**What is needed**
Transcribe the data exactly, omitting whatever pictures it holds.
....................
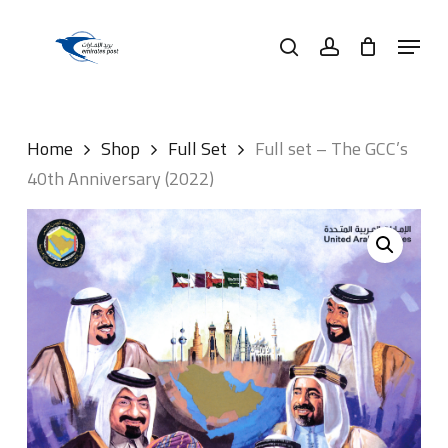
Skip
Menu
to
search
account
main
content
Home
Shop
Full Set
Full set – The GCC’s
40th Anniversary (2022)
....................
**Exercise answer**
Skip
Menu
to
search
account
main
content
Home
Shop
Full Set
Full set – The GCC’s
40th Anniversary (2022)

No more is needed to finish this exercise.